ATLANTA (May 24, 2013) – Senator Renee Unterman (R-Buford) held a joint press conference with members of the health care community at the State Capitol on Friday, May 24 to highlight recently released data from the 2011 Georgia Behavioral Risk Factor Surveillance System’s (BRFSS) Cognitive Impairment Report. This comprehensive study details the cognitive and behavioral risk factors associated with memory loss.
“It was an honor to join with members of the health care community and interested stakeholders in announcing the findings of the BRFSS Cognitive Impairment Report,” said Sen. Unterman. “The invaluable data provided within this report will help advance our statewide efforts to provide Alzheimer’s patients and their families with the care they deserve.”
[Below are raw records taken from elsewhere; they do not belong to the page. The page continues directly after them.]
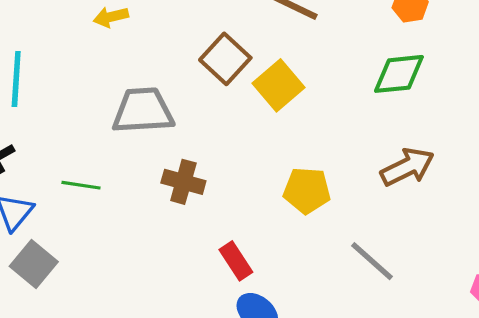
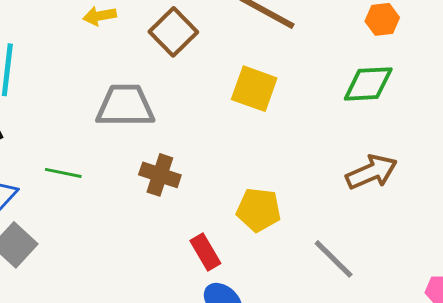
brown square: (225, 59) -> (173, 32), moved
yellow square: (278, 85) -> (254, 89), turned -33
yellow pentagon: (307, 190) -> (259, 210), moved

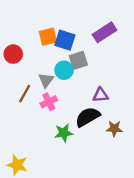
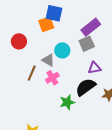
purple rectangle: (105, 32) -> (91, 27), moved
blue square: (65, 40) -> (54, 13), moved
gray square: (78, 60) -> (87, 44), moved
gray triangle: (46, 80) -> (48, 60), turned -32

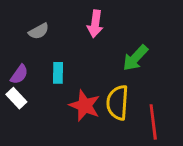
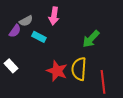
pink arrow: (95, 24) -> (54, 16), moved
cyan rectangle: (58, 73) -> (39, 37), moved, turned -64
purple semicircle: (19, 74) -> (15, 31), moved

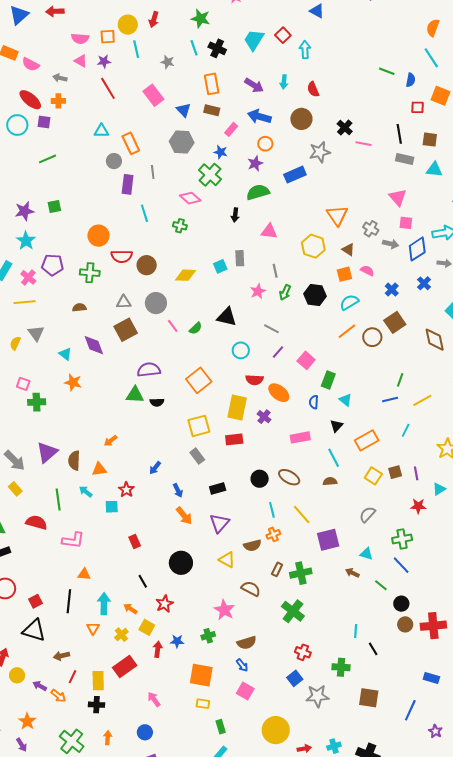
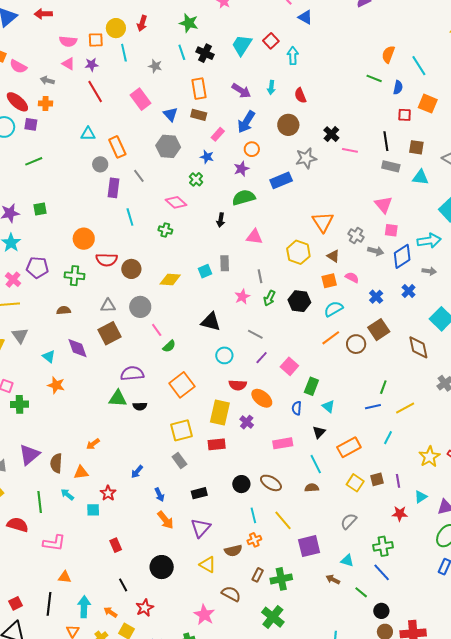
orange semicircle: (433, 28) -> (388, 54), moved
blue arrow: (259, 117) -> (246, 122), turned -75
gray line: (153, 172) -> (139, 176), turned -32
green cross: (210, 175) -> (196, 179), size x0.6
green semicircle: (196, 328) -> (169, 346), moved

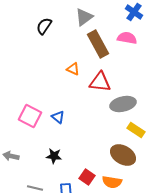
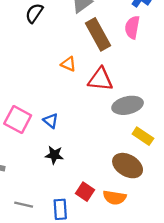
pink semicircle: (127, 38) -> (132, 27), turned -90
black star: (54, 156) -> (54, 155), moved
During the press conference, Sen. Unterman was joined by the Georgia Alzheimer’s Association, members of the newly-created Alzheimer’s and Related Dementias State Plan Task Force, the Georgia Department of Health, the Division of Aging Services at the Department of Human Services, and other interested stakeholders to discuss the results of the 2011 BRFSS Cognitive Impairment Report.
Commissioned to help analyze the risk factors associated with cognitive impairment, the 2011 BRFSS “Cognitive Module” targeted individuals who have shown continued signs of memory loss or confusion over the past twelve months. Through a confidential telephone survey, respondents were asked to report current health care behaviors and overall access to care. The data collected from this survey will help researchers, health care providers and state officials develop Alzheimer’s response plans to meet the growing needs of this population.
“The Behavioral Risk Factor Surveillance System Survey which is the world’s largest telephone survey, tracks health risks in the United States has been conducted in Georgia for thirty years on medical conditions such as diabetes, heart disease, and cancer. 2011 is the first time that the Cognitive Module has been conducted in Georgia, and was done through a cooperative effort between the Centers for Disease Control and Prevention (CDC), the Georgia Department of Public Health, and the Alzheimer’s Association. The findings are significant,” said Ginny Helms, Vice President for Programs, Services and Public Policy, Alzheimer’s Association, Georgia Chapter.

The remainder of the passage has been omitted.